"Richard Stern is the best American fiction writer of whom you have
never heard" (Boris Fishman, The New Republic, 17 October 2005).
The statement is unverifiable; all I can say is that Golk leaves the possibility open. It was written in 1960, but set a few years earlier, as television begins its reign over the American imagination; and it's one of the first novels to get really angry about that fact. Golk is a prankster with a camera, evidently inspired by (though not a portrait of) Allen Funt, the creator of Candid Camera, but with more ambition. The protagonist is one of his assistants, Hondorp, plucked from obscurity as a perpetual student when he shows a flair for extemporisation, and discovering reserves of ambition and unscrupulousness in himself.
Stern's prose is alternately lyrical and abrupt, lucid and knotty - exciting, but hard to settle to: I haven't finished the book and don't know that I will.

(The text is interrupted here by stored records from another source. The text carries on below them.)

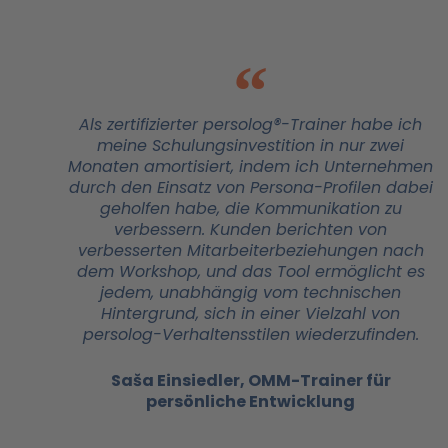
Als zertifizierter persolog®-Trainer habe ich
meine Schulungsinvestition in nur zwei
Monaten amortisiert, indem ich Unternehmen
durch den Einsatz von Persona-Profilen dabei
geholfen habe, die Kommunikation zu
verbessern. Kunden berichten von
verbesserten Mitarbeiterbeziehungen nach
dem Workshop, und das Tool ermöglicht es
jedem, unabhängig vom technischen
Hintergrund, sich in einer Vielzahl von
persolog-Verhaltensstilen wiederzufinden.
Saša Einsiedler, OMM-Trainer für
persönliche Entwicklung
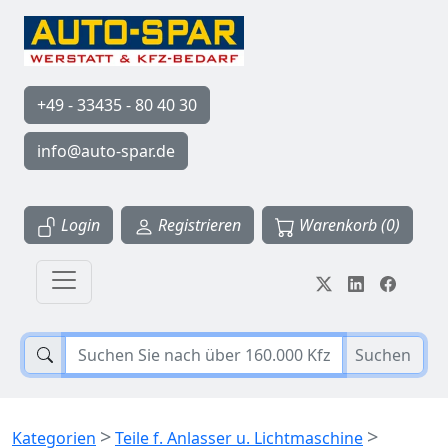
+49 - 33435 - 80 40 30
info@auto-spar.de
Login
Registrieren
Warenkorb (0)
Suchen
>
>
Kategorien
Teile f. Anlasser u. Lichtmaschine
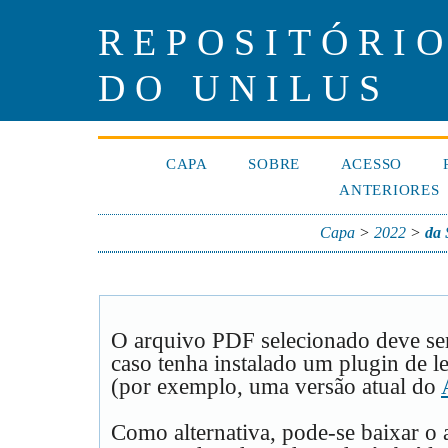
REPOSITÓRIO
DO UNILUS
CAPA
SOBRE
ACESSO
ANTERIORES
Capa
>
2022
>
da 
O arquivo PDF selecionado deve se
caso tenha instalado um plugin de l
(por exemplo, uma versão atual do
Como alternativa, pode-se baixar o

A satire out of its own time is a difficult proposition, though the atmosphere of television hasn't changed all that much; you can see how much of Stern's acerbity could be directed at reality television. The jacket of Golk quotes Saul Bellow: "fantastic, funny, bitter, intelligent without weariness". The atmosphere is jaded and frantic: it reminds me of The Loved One - not so much Waugh's novel as the film (script by Terry Southern, directed by Tony Richardson: a jangling compilation of archness, edited to a fantastic pace).
I bought it purely for the cover: Ralph Steadman, as you'll have spotted. A little Steadman goes a long way for me - variety of mood or technique aren't what he's about - but the mood is right for this book, all rage and peculiarity.
It's not hard to find on the web, and you shouldn't have to pay more than £3 (mine cost a few pence less than that on eBay).